然而,就在这关键时刻,一则来自西山的消息,如同春风拂面,让林蒙瞬间热血沸腾,兴奋得仿佛打了鸡血。
他匆匆忙忙地赶到西山,来到了一处暖洋洋的温室之中。只见张信和朱厚照正站在田垄旁,一脸期待地望着他。
朱厚照一见林蒙,眼眸中立刻闪烁出兴奋的光芒,他玩笑道:“老林,你这人怎么总是神出鬼没的?该出来透透气,活动活动筋骨了。”
林蒙苦笑着摸了摸自己的额头,自嘲道:“脑壳疼,脑壳疼。”
但此刻,林蒙的心中却充满了期待,他迫不及待地转向张信:“怎么样?”
张信骄傲地回答:“十几亩的土豆地,如今已经硕果累累,特地请千户大人来验收成果。”
林蒙激动得几乎要热泪盈眶。
这三个大男人,此刻心中都有着说不尽的感慨。这片土豆地,凝聚了张信的全部心血。从最初的播种、观察习性,到收获果实,张信不仅精心挑选了最优质的品种,还通过精心调控土壤肥力、温度和光照,确保了土豆的优良品质。

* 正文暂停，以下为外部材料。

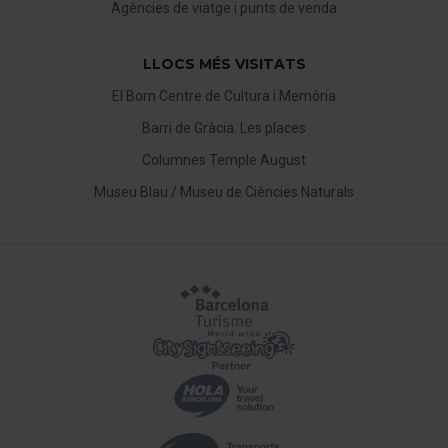
Agències de viatge i punts de venda
LLOCS MÉS VISITATS
El Born Centre de Cultura i Memòria
Barri de Gràcia. Les places
Columnes Temple August
Museu Blau / Museu de Ciències Naturals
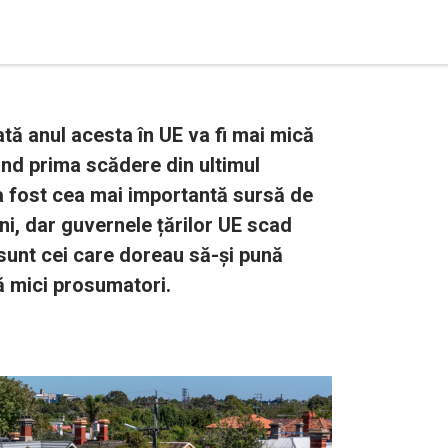
tă anul acesta în UE va fi mai mică
nd prima scădere din ultimul
a fost cea mai importantă sursă de
ni, dar guvernele țărilor UE scad
i sunt cei care doreau să-și pună
ă mici prosumatori.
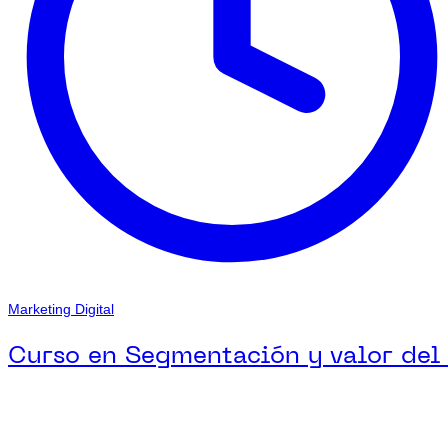
Marketing Digital
Curso en Segmentación y valor del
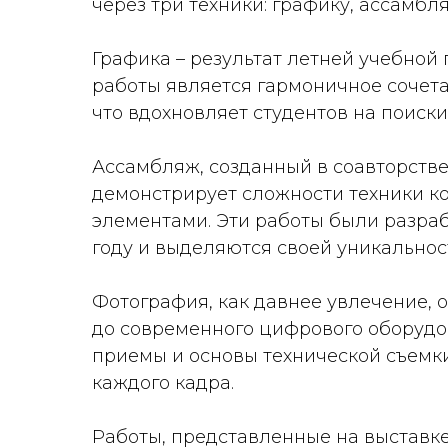
через три техники: графику, ассамбл
Графика – результат летней учебной
работы является гармоничное сочета
что вдохновляет студентов на поиск
Ассамбляж, созданный в соавторств
демонстрирует сложности техники к
элементами. Эти работы были разраб
году и выделяются своей уникальнос
Фотография, как давнее увлечение, о
до современного цифрового оборудо
приемы и основы технической съемки
каждого кадра.
Работы, представленные на выставке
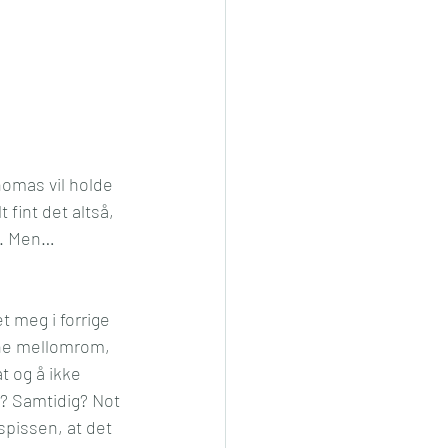
homas vil holde 
fint det altså, 
kt. Men…
et meg i forrige 
vne mellomrom, 
t og å ikke 
e? Samtidig? Not 
pissen, at det 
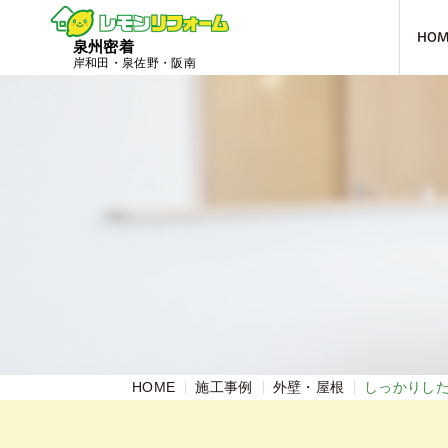
HO
泉州密着
岸和田・泉佐野・阪南
HOME
施工事例
外壁・屋根
しっかりし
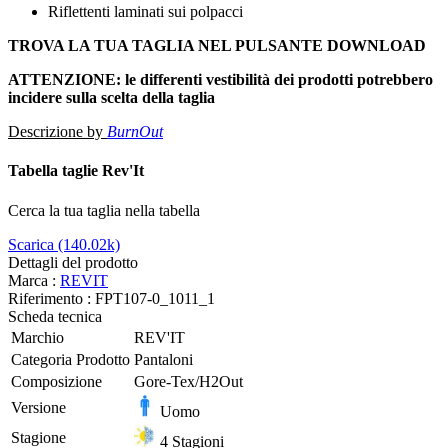
Riflettenti laminati sui polpacci
TROVA LA TUA TAGLIA NEL PULSANTE DOWNLOAD
ATTENZIONE: le differenti vestibilità dei prodotti potrebbero
incidere sulla scelta della taglia
Descrizione by
BurnOut
Tabella taglie Rev'It
Cerca la tua taglia nella tabella
Scarica (140.02k)
Dettagli del prodotto
Marca :
REVIT
Riferimento :
FPT107-0_1011_1
Scheda tecnica
Marchio
REV'IT
Categoria Prodotto
Pantaloni
Composizione
Gore-Tex/H2Out
Versione
Uomo
Stagione
4 Stagioni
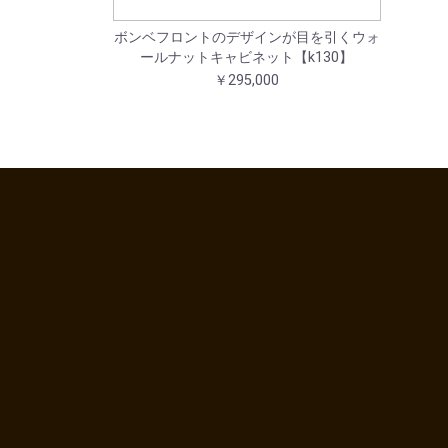
ボンベフロントのデザインが目を引くウォ
ールナットキャビネット【k130】
￥295,000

这片暖棚,仿佛是四季如春的伊甸园,让土豆在这里不受季节限制地生长。张信更是对首批土豆种子的发芽过程进行了严格筛选,每一个苗头都是他的精挑细选。
为了探究土豆的亩产量极限,张信还特意密植了数亩土豆,投入了他所有的热情和精力。在这三个月里,他甚至无暇顾及远道而来的妻子——周王的女儿,她从开封娘家归来,而他在这段时间里,与她交谈的次数屈指可数。
张信的手上早已磨出了老茧,身形也因为长时间弯腰劳作而略显佝偻。林蒙依稀记得,张信曾经是风度翩翩的青年,如今却更像是一位饱经风霜的老农,脸上布满了深深的皱纹,手臂上的死皮层层叠叠,令人触目惊心。
朱厚照虽然也黑了不少,但身形却愈发精瘦,下巴上长出了浓密的短须。他在土豆田里也出了不少力,尽管王先生还要在翰林院当值,但他总是跟着张信,无论是挑粪还是垦土,都毫不马虎。
这个小朱秀才,在西山的口碑极好,人们都夸他为人忠厚,虽然偶尔爱吹牛,但做起事来却实打实。此刻,林蒙带着满满的惊喜说道:“是密植的吗?”
在这片生机勃勃的田地里,张信的脸上泛起了层层红晕,仿佛他的喜悦都能透过皮肤,感染到周围的空气:“昨日一番辛勤刨挖,竟意外发现了几颗土豆,那个头,大得惊人,产量肯定不容小觑!”
话音刚落,张信的兴奋之情便如同夏日里的熊熊烈火,熊熊燃烧。
林蒙见状,忍不住蹲下身来,随手一刨,竟是一串串硕大的土豆,如同葡萄般挂满枝头,比上回培植的土豆大了不止一倍。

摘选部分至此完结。